# Nachtangeln Schlafen!?



## knorken-bert (20. Mai 2008)

Hi leute gehe wie immer sehr viel angeln eigentlich nur nachts
nur weil ich in letzter zeit nicht mehr in der nacht um 3 nach hause fahren will habe ich mir ein schirmzelt geholt welches komplett zu ist!
nur ist die frage wo ich drauf schlafen kann
habe nur wenig geld zur verfügung ?
will so 2-3tage angeln gehen durchgehend
??
lg 
danke im vorraus


----------



## Denni_Lo (20. Mai 2008)

*AW: Nachtangeln Schlafen!?*

Feldbett aus BW oder Army Beständen, gehen bei EBay für etwa 20-50 € raus, dazu noch nen Schlafsack und gut ist.


----------



## Krüger82 (20. Mai 2008)

*AW: Nachtangeln Schlafen!?*

Sonnenliege!!!Würde sonst auch Bundeswehr sagen!!!Oder ganz simpel ne luftmatratze!!!


----------



## Carphunter2401 (20. Mai 2008)

*AW: Nachtangeln Schlafen!?*

viel spass  mit dem rücken, wo ich jugendangler war hab ich dies auch alles gemacht. würde ich aber nie wieder machen  luftmatraze  geht nur wens eben ist.
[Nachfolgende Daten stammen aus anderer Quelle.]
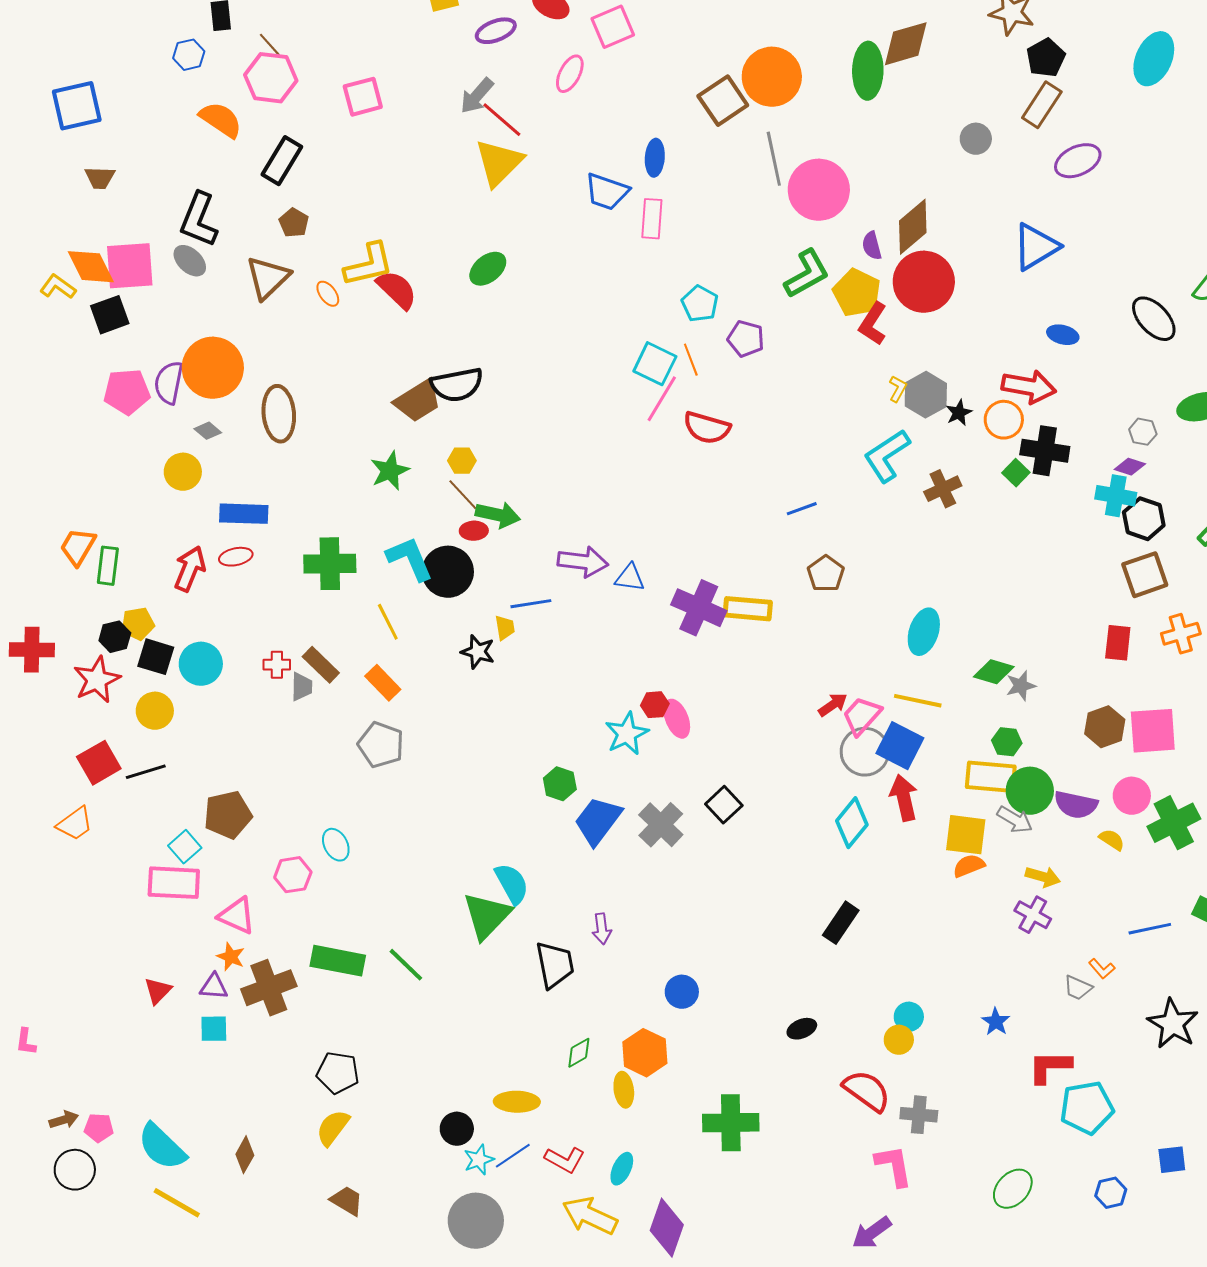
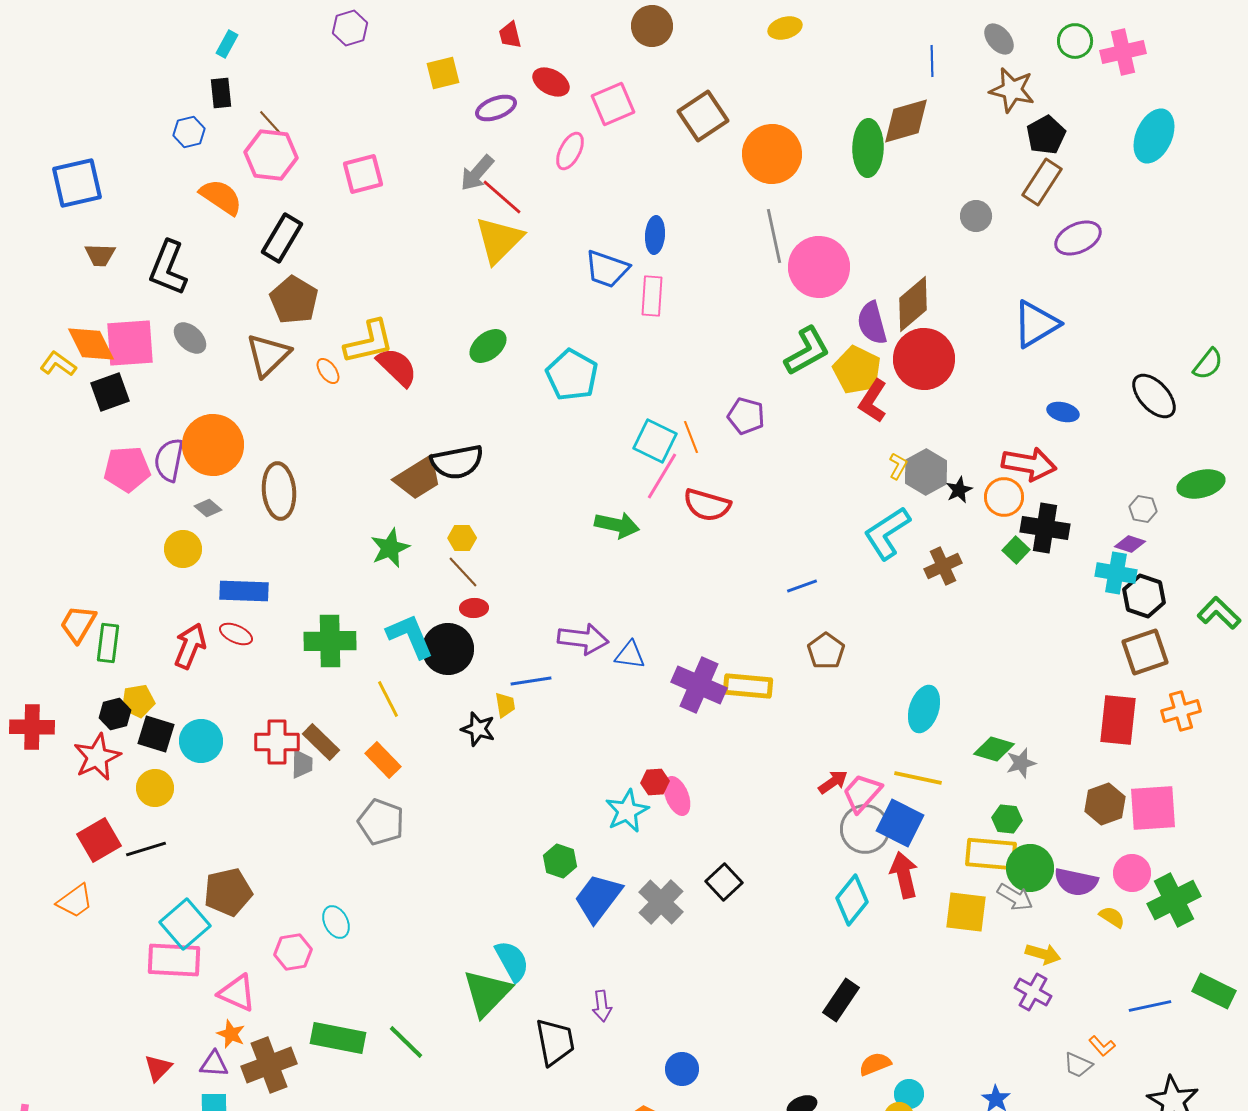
brown square: (723, 101) -> (703, 116), moved
black L-shape: (199, 220) -> (168, 268), moved
brown pentagon: (294, 223) -> (294, 300), size x1.6
purple semicircle: (872, 246) -> (872, 323), size x1.5
cyan pentagon: (700, 304) -> (572, 375), moved, size x1.4
green arrow: (498, 515) -> (617, 525), moved
red ellipse: (236, 557) -> (236, 634), turned 36
red rectangle: (1118, 643) -> (1118, 720), size x1.4
red cross: (277, 665) -> (277, 742), size x1.6
cyan square: (185, 847) -> (185, 924), size x1.5
orange semicircle: (969, 866) -> (875, 1064), moved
sonnen liegen haben das problem das mit der zeit die federn abspringen u.s.w

felt betten sind nicht so das ware.

heut zu tage beckommt man für wenig geld schon karpfen liegen, und die sind  auf jeden fall besser wie die genanten  schlaf möglich keiten


----------



## knorken-bert (20. Mai 2008)

*AW: Nachtangeln Schlafen!?*

luftmatratze auf boden ist doof da ich im schirmzelt ja kein boden habe und so auf dem dreck liegen würde!!!
feltliege wo bekommt man die günstig?


----------



## knorken-bert (20. Mai 2008)

*AW: Nachtangeln Schlafen!?*

karpfenliegen woher wie teuer?


----------



## Carphunter2401 (20. Mai 2008)

*AW: Nachtangeln Schlafen!?*

Sagen wir so was ist bei dir günstig??

mein kumpel hat sich ne neue karpfen liege gekauft und somit hat er noch eine übrig bei intresse  pn


----------



## nairolf (20. Mai 2008)

*AW: Nachtangeln Schlafen!?*

Musst du mal in der Zeitung rumstöbern Sonntags oder Mittwochs(bei uns sonntagsanzeiger und wochenanzeiger) da hab ich auch letzten für 20  euro ein Feldbett gesehn(in einen werbe heftchen)


----------



## Krüger82 (20. Mai 2008)

*AW: Nachtangeln Schlafen!?*

Dann packst du da ne wolldecke unter und schon passt das!!!! Muss sagen ich bin mit luftmatratze immer gut gefahren!!!! Die liege müsste man im netzt bekommen!!! Man kann alles was für geld zuhaben ist im internet kaufen!!!!


----------



## Taxidermist (20. Mai 2008)

*AW: Nachtangeln Schlafen!?*

Ich habe seit Jahren eine Doppel Luftmatratze,aber eine aus Textilgewebe und nicht son
billiges PVC Teil,welches wahrscheinlich beim ersten Ästchen  einen  Platten kriegt.
Das geht allerdings nur im Sommerhalbjahr,da durch das Luftpolster nur eine unzureichende Isolierung stattfindet.Deshalb lege ich auch immer eine Wolldecke drauf,die mir Tagsüber als Sitzpolster im Boot dient.Weil ich etwa 115 Kg hab,ist das für mich viel bequemer als eine Karpfenliege!
Seit etwa 10 Jahren mache ich das so,hat sich absolut bewährt.Noch ein Tipp,nicht ganz
Bretthart aufblasen,sonst wird es unbequem.

Taxidermist


----------



## Case (20. Mai 2008)

*AW: Nachtangeln Schlafen!?*



knorken-bert schrieb:


> luftmatratze auf boden ist doof da ich im schirmzelt ja kein boden habe und so auf dem dreck liegen würde!!!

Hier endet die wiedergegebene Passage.